Here is a look at some of the transportation headlines gathered by us and the Metro Library. The full list of headlines is posted on the Library’s Headlines blog, which you can also access via email subscription or RSS feed.
As reported earlier by The Source, the Senate voted today for a bill that would overhaul transportation programs and keep aid flowing to thousands of construction projects. The unusually bipartisan vote was 74 to 22. The Senate bill’s passage puts pressure on the House for quick action to maintain the federal government’s power to collect $110 million a day in federal gasoline and diesel taxes. These revenues are the main source of money for highway and transit programs. The current transportation bill is set to expire on March 31.
Blogdowntown is reporting that the Downtown L.A. streetcar project is moving forward with an environmental review of two possible downtown routes; here’s a post from last week about the routes. The project, estimated to cost more than $100 million, will span four-miles and serve a cross-section of downtown neighborhoods, including Bunker Hill, South Park, Historic Broadway and L.A. Live. As planned, the streetcar would run seven days a week for 18 hours a day.
BART heads to San Jose (San Francisco Chronicle)
With signoff this week on a $900 million federal funding agreement, the BART extension to San Jose moves one step closer to becoming reality. Construction on the 10-mile extension to the region’s largest city should begin next month, with two new stations expected to open by the end of 2016. Backers of the project also tout the possibilities for transit-oriented development and economic development in San Jose.
High speed rail chief: bullet train won’t cost $100 billion (San Jose Mercury News)

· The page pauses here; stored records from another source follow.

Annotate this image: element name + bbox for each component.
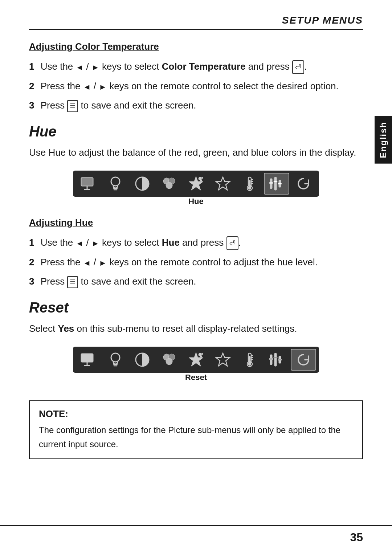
header-line — [29, 29, 363, 30]
svg-point-19 — [248, 187, 251, 189]
color-temp-section: Adjusting Color Temperature 1 Use the ◄ … — [29, 41, 363, 113]
color-temp-step-2: 2 Press the ◄ / ► keys on the remote con… — [29, 79, 363, 93]
menu-button-icon: ☰ — [67, 276, 78, 288]
svg-rect-17 — [249, 180, 250, 186]
hue-steps: 1 Use the ◄ / ► keys to select Hue and p… — [29, 236, 363, 289]
menu-icon-reset — [291, 173, 316, 195]
reset-section: Reset Select Yes on this sub-menu to res… — [29, 299, 363, 389]
svg-point-14 — [201, 177, 203, 179]
menu-icon-thermometer — [237, 173, 262, 195]
menu-icon-color — [156, 173, 182, 195]
svg-rect-28 — [278, 183, 282, 184]
menu-icon-star1-2 — [183, 349, 209, 371]
adjusting-hue-section: Adjusting Hue 1 Use the ◄ / ► keys to se… — [29, 217, 363, 289]
svg-point-43 — [201, 353, 203, 355]
hue-section: Hue Use Hue to adjust the balance of the… — [29, 123, 363, 289]
menu-icon-star2 — [210, 173, 236, 195]
note-title: NOTE: — [39, 408, 353, 420]
arrow-left-icon: ◄ — [76, 237, 84, 249]
color-temp-title: Adjusting Color Temperature — [29, 41, 363, 52]
adjusting-hue-title: Adjusting Hue — [29, 217, 363, 228]
arrow-right-icon: ► — [91, 237, 99, 249]
reset-menu-label: Reset — [185, 373, 207, 382]
svg-rect-24 — [274, 177, 277, 190]
menu-icon-star2-2 — [210, 349, 236, 371]
svg-point-13 — [200, 180, 202, 181]
svg-rect-1 — [81, 178, 93, 186]
color-temp-step-3: 3 Press ☰ to save and exit the screen. — [29, 98, 363, 113]
note-box: NOTE: The configuration settings for the… — [29, 400, 363, 459]
hue-step-3: 3 Press ☰ to save and exit the screen. — [29, 274, 363, 289]
hue-description: Use Hue to adjust the balance of the red… — [29, 146, 363, 160]
english-tab: English — [375, 116, 392, 164]
enter-button-icon: ⏎ — [226, 236, 238, 250]
svg-marker-44 — [216, 353, 230, 366]
menu-icon-hue-active — [264, 173, 289, 195]
svg-rect-27 — [274, 181, 277, 182]
svg-rect-46 — [249, 356, 250, 362]
svg-point-42 — [200, 356, 202, 358]
svg-rect-56 — [274, 357, 277, 358]
svg-point-39 — [166, 358, 172, 365]
reset-menu-strip — [73, 347, 319, 373]
menu-icon-contrast-2 — [130, 349, 155, 371]
hue-title: Hue — [29, 123, 363, 140]
menu-icon-color-2 — [156, 349, 182, 371]
color-temp-step-1: 1 Use the ◄ / ► keys to select Color Tem… — [29, 60, 363, 74]
svg-rect-55 — [269, 358, 273, 360]
bottom-line — [0, 525, 392, 526]
menu-icon-thermometer-2 — [237, 349, 262, 371]
main-content: Adjusting Color Temperature 1 Use the ◄ … — [0, 41, 392, 459]
arrow-right-icon: ► — [99, 81, 107, 93]
color-temp-steps: 1 Use the ◄ / ► keys to select Color Tem… — [29, 60, 363, 113]
enter-button-icon: ⏎ — [292, 60, 304, 74]
arrow-left-icon: ◄ — [76, 61, 84, 73]
menu-icon-bulb-2 — [103, 349, 128, 371]
svg-point-33 — [111, 353, 120, 362]
hue-menu-strip-container: Hue — [29, 171, 363, 213]
arrow-right-icon: ► — [99, 257, 107, 269]
menu-icon-star1 — [183, 173, 209, 195]
hue-menu-label: Hue — [188, 197, 204, 206]
svg-point-48 — [248, 363, 251, 366]
header-area: SETUP MENUS — [0, 0, 392, 30]
reset-menu-strip-container: Reset — [29, 347, 363, 389]
note-text: The configuration settings for the Pictu… — [39, 423, 353, 451]
svg-marker-15 — [216, 177, 230, 190]
hue-step-1: 1 Use the ◄ / ► keys to select Hue and p… — [29, 236, 363, 250]
page-number: 35 — [350, 531, 363, 544]
arrow-left-icon: ◄ — [83, 81, 91, 93]
arrow-right-icon: ► — [91, 61, 99, 73]
svg-rect-26 — [269, 182, 273, 184]
page-container: English SETUP MENUS Adjusting Color Temp… — [0, 0, 392, 555]
svg-rect-53 — [274, 353, 277, 366]
svg-rect-57 — [278, 359, 282, 360]
menu-icon-contrast — [130, 173, 155, 195]
reset-title: Reset — [29, 299, 363, 316]
svg-point-10 — [166, 182, 172, 189]
arrow-left-icon: ◄ — [83, 257, 91, 269]
menu-icon-display-2 — [76, 349, 101, 371]
svg-point-4 — [111, 177, 120, 186]
menu-icon-bulb — [103, 173, 128, 195]
menu-icon-equalizer-2 — [264, 349, 289, 371]
header-title: SETUP MENUS — [29, 15, 363, 26]
menu-icon-display — [76, 173, 101, 195]
hue-menu-strip — [73, 171, 319, 197]
reset-description: Select Yes on this sub-menu to reset all… — [29, 322, 363, 336]
menu-icon-reset-active — [291, 349, 316, 371]
menu-button-icon: ☰ — [67, 100, 78, 112]
svg-rect-30 — [81, 354, 93, 362]
hue-step-2: 2 Press the ◄ / ► keys on the remote con… — [29, 255, 363, 269]
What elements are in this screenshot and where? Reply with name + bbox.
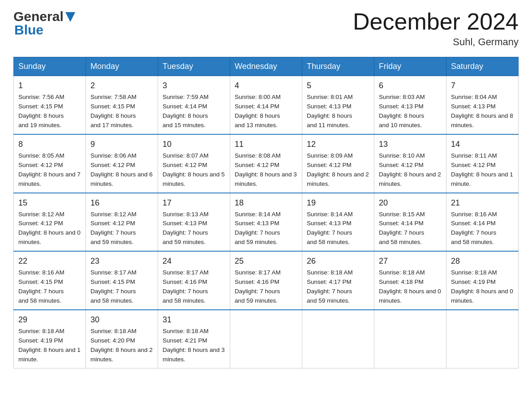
day-info: Sunrise: 8:07 AMSunset: 4:12 PMDaylight:…	[163, 152, 225, 187]
day-number: 8	[18, 138, 81, 150]
day-number: 25	[235, 255, 297, 267]
day-number: 11	[235, 138, 297, 150]
day-number: 4	[235, 80, 297, 92]
day-number: 19	[307, 197, 369, 209]
day-number: 28	[451, 255, 514, 267]
table-row: 9 Sunrise: 8:06 AMSunset: 4:12 PMDayligh…	[86, 134, 158, 193]
table-row: 18 Sunrise: 8:14 AMSunset: 4:13 PMDaylig…	[230, 193, 302, 252]
logo: General Blue	[13, 9, 75, 38]
table-row: 15 Sunrise: 8:12 AMSunset: 4:12 PMDaylig…	[14, 193, 86, 252]
day-number: 30	[90, 314, 153, 326]
table-row: 8 Sunrise: 8:05 AMSunset: 4:12 PMDayligh…	[14, 134, 86, 193]
day-info: Sunrise: 8:00 AMSunset: 4:14 PMDaylight:…	[235, 94, 281, 128]
day-info: Sunrise: 8:01 AMSunset: 4:13 PMDaylight:…	[307, 94, 353, 128]
month-title: December 2024	[353, 9, 519, 34]
day-info: Sunrise: 8:18 AMSunset: 4:17 PMDaylight:…	[307, 269, 353, 304]
day-number: 26	[307, 255, 369, 267]
day-info: Sunrise: 8:18 AMSunset: 4:18 PMDaylight:…	[379, 269, 441, 304]
day-number: 6	[379, 80, 442, 92]
calendar-week-row: 1 Sunrise: 7:56 AMSunset: 4:15 PMDayligh…	[14, 76, 519, 134]
day-number: 21	[451, 197, 514, 209]
day-info: Sunrise: 8:06 AMSunset: 4:12 PMDaylight:…	[90, 152, 153, 187]
day-number: 14	[451, 138, 514, 150]
table-row: 29 Sunrise: 8:18 AMSunset: 4:19 PMDaylig…	[14, 310, 86, 368]
location: Suhl, Germany	[353, 36, 519, 48]
col-friday: Friday	[374, 57, 446, 76]
day-number: 1	[18, 80, 81, 92]
col-thursday: Thursday	[302, 57, 374, 76]
calendar-header-row: Sunday Monday Tuesday Wednesday Thursday…	[14, 57, 519, 76]
day-info: Sunrise: 7:56 AMSunset: 4:15 PMDaylight:…	[18, 94, 64, 128]
day-info: Sunrise: 8:15 AMSunset: 4:14 PMDaylight:…	[379, 211, 425, 246]
col-sunday: Sunday	[14, 57, 86, 76]
table-row: 10 Sunrise: 8:07 AMSunset: 4:12 PMDaylig…	[158, 134, 230, 193]
day-number: 27	[379, 255, 442, 267]
day-info: Sunrise: 8:18 AMSunset: 4:19 PMDaylight:…	[451, 269, 513, 304]
table-row	[302, 310, 374, 368]
day-info: Sunrise: 8:18 AMSunset: 4:19 PMDaylight:…	[18, 328, 81, 363]
table-row: 4 Sunrise: 8:00 AMSunset: 4:14 PMDayligh…	[230, 76, 302, 134]
day-info: Sunrise: 8:04 AMSunset: 4:13 PMDaylight:…	[451, 94, 513, 128]
day-number: 22	[18, 255, 81, 267]
day-info: Sunrise: 8:14 AMSunset: 4:13 PMDaylight:…	[307, 211, 353, 246]
day-info: Sunrise: 8:18 AMSunset: 4:21 PMDaylight:…	[163, 328, 225, 363]
day-info: Sunrise: 8:16 AMSunset: 4:15 PMDaylight:…	[18, 269, 64, 304]
day-number: 20	[379, 197, 442, 209]
page-header: General Blue December 2024 Suhl, Germany	[13, 9, 519, 48]
day-number: 15	[18, 197, 81, 209]
day-info: Sunrise: 7:59 AMSunset: 4:14 PMDaylight:…	[163, 94, 209, 128]
day-info: Sunrise: 8:12 AMSunset: 4:12 PMDaylight:…	[18, 211, 81, 246]
table-row: 28 Sunrise: 8:18 AMSunset: 4:19 PMDaylig…	[446, 251, 519, 310]
day-info: Sunrise: 8:16 AMSunset: 4:14 PMDaylight:…	[451, 211, 497, 246]
day-info: Sunrise: 8:18 AMSunset: 4:20 PMDaylight:…	[90, 328, 153, 363]
table-row: 1 Sunrise: 7:56 AMSunset: 4:15 PMDayligh…	[14, 76, 86, 134]
day-number: 7	[451, 80, 514, 92]
table-row	[446, 310, 519, 368]
table-row: 23 Sunrise: 8:17 AMSunset: 4:15 PMDaylig…	[86, 251, 158, 310]
day-number: 18	[235, 197, 297, 209]
day-info: Sunrise: 8:03 AMSunset: 4:13 PMDaylight:…	[379, 94, 425, 128]
day-info: Sunrise: 8:08 AMSunset: 4:12 PMDaylight:…	[235, 152, 297, 187]
day-info: Sunrise: 7:58 AMSunset: 4:15 PMDaylight:…	[90, 94, 137, 128]
logo-blue-text: Blue	[14, 22, 43, 38]
table-row: 17 Sunrise: 8:13 AMSunset: 4:13 PMDaylig…	[158, 193, 230, 252]
calendar-week-row: 22 Sunrise: 8:16 AMSunset: 4:15 PMDaylig…	[14, 251, 519, 310]
day-info: Sunrise: 8:11 AMSunset: 4:12 PMDaylight:…	[451, 152, 513, 187]
calendar-week-row: 8 Sunrise: 8:05 AMSunset: 4:12 PMDayligh…	[14, 134, 519, 193]
table-row: 12 Sunrise: 8:09 AMSunset: 4:12 PMDaylig…	[302, 134, 374, 193]
day-number: 17	[163, 197, 225, 209]
col-monday: Monday	[86, 57, 158, 76]
table-row	[374, 310, 446, 368]
day-number: 13	[379, 138, 442, 150]
day-info: Sunrise: 8:14 AMSunset: 4:13 PMDaylight:…	[235, 211, 281, 246]
table-row: 24 Sunrise: 8:17 AMSunset: 4:16 PMDaylig…	[158, 251, 230, 310]
day-number: 5	[307, 80, 369, 92]
day-info: Sunrise: 8:17 AMSunset: 4:16 PMDaylight:…	[163, 269, 209, 304]
calendar-week-row: 15 Sunrise: 8:12 AMSunset: 4:12 PMDaylig…	[14, 193, 519, 252]
table-row	[230, 310, 302, 368]
day-info: Sunrise: 8:17 AMSunset: 4:16 PMDaylight:…	[235, 269, 281, 304]
day-info: Sunrise: 8:13 AMSunset: 4:13 PMDaylight:…	[163, 211, 209, 246]
logo-general-text: General	[13, 9, 64, 24]
logo-triangle-icon	[65, 12, 75, 22]
day-info: Sunrise: 8:17 AMSunset: 4:15 PMDaylight:…	[90, 269, 137, 304]
table-row: 25 Sunrise: 8:17 AMSunset: 4:16 PMDaylig…	[230, 251, 302, 310]
day-number: 12	[307, 138, 369, 150]
day-number: 16	[90, 197, 153, 209]
table-row: 26 Sunrise: 8:18 AMSunset: 4:17 PMDaylig…	[302, 251, 374, 310]
day-number: 23	[90, 255, 153, 267]
day-number: 24	[163, 255, 225, 267]
table-row: 31 Sunrise: 8:18 AMSunset: 4:21 PMDaylig…	[158, 310, 230, 368]
table-row: 22 Sunrise: 8:16 AMSunset: 4:15 PMDaylig…	[14, 251, 86, 310]
col-saturday: Saturday	[446, 57, 519, 76]
table-row: 20 Sunrise: 8:15 AMSunset: 4:14 PMDaylig…	[374, 193, 446, 252]
table-row: 21 Sunrise: 8:16 AMSunset: 4:14 PMDaylig…	[446, 193, 519, 252]
header-right: December 2024 Suhl, Germany	[353, 9, 519, 48]
calendar-week-row: 29 Sunrise: 8:18 AMSunset: 4:19 PMDaylig…	[14, 310, 519, 368]
table-row: 16 Sunrise: 8:12 AMSunset: 4:12 PMDaylig…	[86, 193, 158, 252]
table-row: 7 Sunrise: 8:04 AMSunset: 4:13 PMDayligh…	[446, 76, 519, 134]
day-number: 3	[163, 80, 225, 92]
table-row: 13 Sunrise: 8:10 AMSunset: 4:12 PMDaylig…	[374, 134, 446, 193]
day-number: 31	[163, 314, 225, 326]
col-tuesday: Tuesday	[158, 57, 230, 76]
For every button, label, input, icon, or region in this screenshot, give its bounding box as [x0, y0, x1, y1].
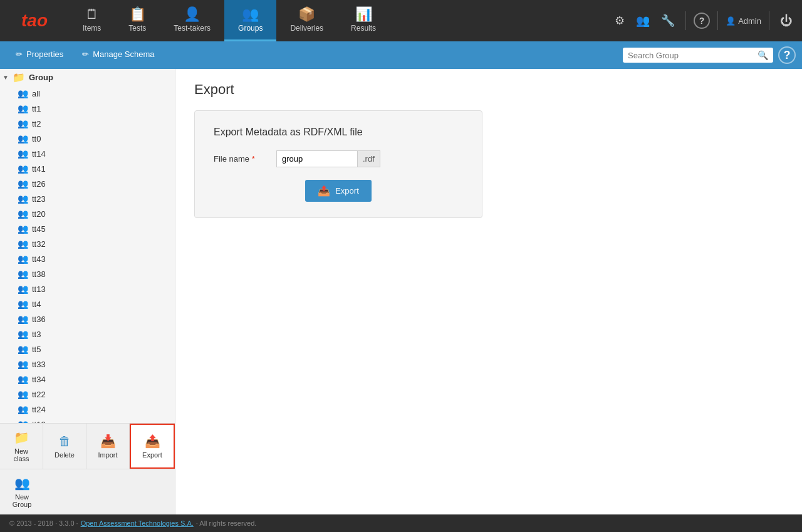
- list-item[interactable]: 👥 tt41: [0, 161, 175, 176]
- sidebar-root-group[interactable]: ▼ 📁 Group: [0, 69, 175, 86]
- footer-copy: © 2013 - 2018 · 3.3.0 ·: [9, 519, 78, 527]
- export-submit-button[interactable]: 📤 Export: [305, 180, 372, 202]
- users-icon[interactable]: 👥: [633, 11, 653, 31]
- export-button[interactable]: 📤 Export: [130, 424, 175, 469]
- footer-link[interactable]: Open Assessment Technologies S.A.: [81, 519, 194, 527]
- search-box: 🔍: [623, 48, 773, 63]
- footer-rights: · All rights reserved.: [196, 519, 257, 527]
- manage-schema-label: Manage Schema: [93, 50, 154, 59]
- item-label: tt26: [32, 179, 46, 189]
- file-extension: .rdf: [358, 150, 380, 167]
- folder-icon: 📁: [13, 71, 25, 83]
- list-item[interactable]: 👥 tt22: [0, 387, 175, 402]
- list-item[interactable]: 👥 tt34: [0, 372, 175, 387]
- group-icon: 👥: [18, 359, 28, 369]
- item-label: tt20: [32, 209, 46, 219]
- group-icon: 👥: [18, 118, 28, 128]
- export-card: Export Metadata as RDF/XML file File nam…: [194, 110, 482, 218]
- nav-item-items[interactable]: 🗒 Items: [69, 0, 115, 41]
- delete-icon: 🗑: [58, 434, 71, 449]
- subnav-properties[interactable]: ✏ Properties: [6, 41, 73, 69]
- group-icon: 👥: [18, 299, 28, 309]
- nav-items: 🗒 Items 📋 Tests 👤 Test-takers 👥 Groups 📦…: [69, 0, 605, 41]
- search-icon[interactable]: 🔍: [758, 50, 768, 60]
- logo[interactable]: tao: [0, 11, 69, 31]
- item-label: tt23: [32, 194, 46, 204]
- sidebar-root-label: Group: [29, 73, 53, 82]
- item-label: tt3: [32, 330, 41, 339]
- delete-button[interactable]: 🗑 Delete: [43, 424, 86, 469]
- group-icon: 👥: [18, 284, 28, 294]
- footer: © 2013 - 2018 · 3.3.0 · Open Assessment …: [0, 514, 802, 532]
- nav-item-groups[interactable]: 👥 Groups: [224, 0, 276, 41]
- nav-label-tests: Tests: [128, 24, 146, 33]
- new-group-button[interactable]: 👥 New Group: [0, 469, 44, 514]
- subnav-help-button[interactable]: ?: [778, 46, 796, 64]
- item-label: tt36: [32, 315, 46, 324]
- list-item[interactable]: 👥 tt5: [0, 342, 175, 357]
- item-label: tt43: [32, 254, 46, 264]
- list-item[interactable]: 👥 tt36: [0, 311, 175, 326]
- group-icon: 👥: [18, 404, 28, 414]
- admin-label: Admin: [738, 16, 761, 26]
- subnav-manage-schema[interactable]: ✏ Manage Schema: [73, 41, 164, 69]
- admin-link[interactable]: 👤 Admin: [726, 16, 761, 26]
- list-item[interactable]: 👥 tt1: [0, 101, 175, 116]
- list-item[interactable]: 👥 tt43: [0, 251, 175, 266]
- logo-text: tao: [21, 11, 48, 31]
- import-button[interactable]: 📥 Import: [86, 424, 130, 469]
- item-label: tt2: [32, 119, 41, 128]
- search-input[interactable]: [628, 51, 754, 60]
- group-icon: 👥: [18, 224, 28, 234]
- nav-label-test-takers: Test-takers: [174, 24, 211, 33]
- list-item[interactable]: 👥 tt26: [0, 176, 175, 191]
- results-icon: 📊: [355, 8, 372, 21]
- form-btn-row: 📤 Export: [214, 180, 463, 202]
- list-item[interactable]: 👥 tt3: [0, 326, 175, 342]
- new-class-button[interactable]: 📁 New class: [0, 424, 43, 469]
- new-class-label: New class: [9, 447, 34, 462]
- file-name-label-text: File name: [214, 154, 249, 164]
- item-label: tt41: [32, 164, 46, 174]
- nav-divider: [685, 11, 686, 30]
- nav-item-deliveries[interactable]: 📦 Deliveries: [276, 0, 337, 41]
- export-card-title: Export Metadata as RDF/XML file: [214, 127, 463, 138]
- list-item[interactable]: 👥 tt24: [0, 402, 175, 417]
- nav-label-deliveries: Deliveries: [290, 24, 323, 33]
- group-icon: 👥: [18, 374, 28, 384]
- list-item[interactable]: 👥 tt14: [0, 146, 175, 161]
- form-row-filename: File name * .rdf: [214, 150, 463, 167]
- tree-arrow-icon: ▼: [3, 74, 9, 81]
- main-layout: ▼ 📁 Group 👥 all 👥 tt1 👥 tt2 👥 tt0: [0, 69, 802, 514]
- list-item[interactable]: 👥 tt10: [0, 417, 175, 423]
- list-item[interactable]: 👥 tt20: [0, 206, 175, 221]
- list-item[interactable]: 👥 tt45: [0, 221, 175, 236]
- item-label: tt13: [32, 284, 46, 294]
- item-label: tt14: [32, 149, 46, 159]
- list-item[interactable]: 👥 tt4: [0, 296, 175, 311]
- list-item[interactable]: 👥 tt32: [0, 236, 175, 251]
- group-icon: 👥: [18, 239, 28, 249]
- item-label: tt34: [32, 375, 46, 384]
- nav-item-test-takers[interactable]: 👤 Test-takers: [160, 0, 224, 41]
- list-item[interactable]: 👥 tt23: [0, 191, 175, 206]
- item-label: tt22: [32, 390, 46, 399]
- group-icon: 👥: [18, 149, 28, 159]
- list-item[interactable]: 👥 tt38: [0, 266, 175, 281]
- file-name-input[interactable]: [276, 150, 358, 167]
- page-title: Export: [194, 81, 783, 98]
- item-label: tt4: [32, 300, 41, 309]
- list-item[interactable]: 👥 all: [0, 86, 175, 101]
- tools-icon[interactable]: 🔧: [658, 11, 678, 31]
- nav-label-groups: Groups: [238, 24, 263, 33]
- list-item[interactable]: 👥 tt2: [0, 116, 175, 131]
- list-item[interactable]: 👥 tt13: [0, 281, 175, 296]
- nav-item-results[interactable]: 📊 Results: [337, 0, 390, 41]
- settings-icon[interactable]: ⚙: [612, 11, 628, 31]
- nav-label-results: Results: [351, 24, 376, 33]
- help-icon[interactable]: ?: [694, 13, 710, 29]
- nav-item-tests[interactable]: 📋 Tests: [115, 0, 160, 41]
- list-item[interactable]: 👥 tt0: [0, 131, 175, 146]
- logout-icon[interactable]: ⏻: [777, 11, 796, 31]
- list-item[interactable]: 👥 tt33: [0, 357, 175, 372]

The Board Chair of the California high-speed rail project is promising “improvements” to the state’s bullet train plan. Speaking at a public hearing in Silicon Valley on Tuesday, Dan Richard said he now believes building high-speed rail would cost less than the recent $98-billion estimate. Richard added that using existing tracks like Caltrain and speeding up the construction schedule would bring down the costs of the project. Caltrain electrification and $1 billion for similar commuter rail upgrades in Southern California were also promised in the plan.
Is the biker rights movement gaining momentum? (The Atlantic Cities)
The Atlantic Cities considers the growing strength of the biker rights movement. Following the lead of Los Angeles — with its first of its kind biker anti-harassment law — Berkeley instituted a law protecting riders from harassment by granting them the right to sue in civil court. The article also notes that the San Francisco Board of Supervisors recently gave preliminary approval to an ordinance requiring commercial buildings to let riders take their bikes inside if there’s no bike parking outside.